Exeter has a treasure trove of some very special collections which include mediaeval manuscripts, early printed books, incunabula, and some unique treasures from the 12th century onwards. Some of you will know of the Bohun Psalter, the beautifully illustrated manuscript from the 14th century which used to belong to Elizabeth of York and then later to Katherine of Aragon, King Henry VIII’s first wife. However, you may not know that Exeter also possesses a manuscript of Suetonius’ “Lives of the Twelve Caesars” which was once owned by Petrarch and bears the poet’s annotations. There are also of course all of the unique and fascinating documents in the College archive which dates back to the foundation of the institution in 1314.
You will find more on all this in the new blog which has been launched by our Librarian, Joanna Bowring, at http://exetercollegespecialcollections.com.
Over the coming weeks Joanna Bowring will write about the unique “Tinners’ Charter” and the manuscript of “Cripps the Carrier” by novelist RD Blackmore (author of Lorna Doone) which celebrate our connection to the West Country, as well as about some fantastic travel works such as the great “Description of Egypt, or the collection of observations and research which were made in Egypt during the expedition of the French Army” (1809-29) and David Roberts’ “Holy Land” (1855), both beautifully illustrated and, at present, stored in the library stacks with 30,000 other books and manuscripts.

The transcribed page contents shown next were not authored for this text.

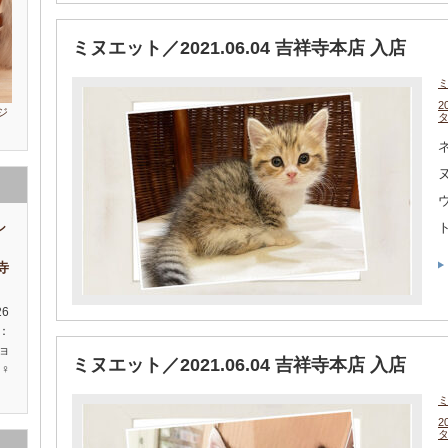
ミヌエット／2021.06.04 吉祥寺本店 入店
2
ジ
ネ
シ
祥寺
26
種：
ョ
ミヌエット／2021.06.04 吉祥寺本店 入店
♀
2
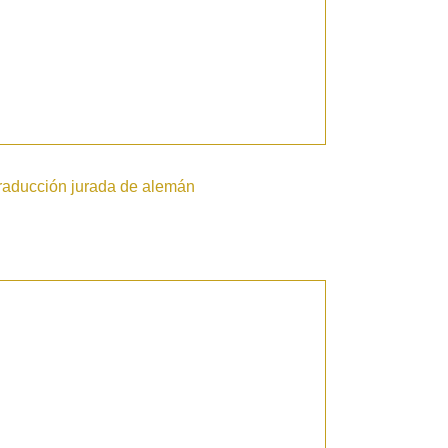
raducción jurada de alemán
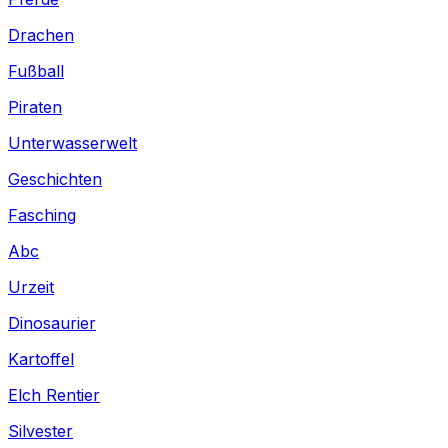
Drachen
Fußball
Piraten
Unterwasserwelt
Geschichten
Fasching
Abc
Urzeit
Dinosaurier
Kartoffel
Elch Rentier
Silvester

Part of the purpose of the blog, which we hope you will follow, is to get us ready for the move of our special collections into Cohen Quad on Walton Street. The special collections reading room is being created alongside the climate controlled space that will be used to store these treasures. By cataloguing and conserving over 1,000 metres of our collections before they move, we will be better placed to ensure they become accessible to scholars – including our own students. Our Fellows in History, Professor Fara Dabhoiwala and Professor Christina de Bellaigue, already have plans to teach from our own primary material once the move is completed.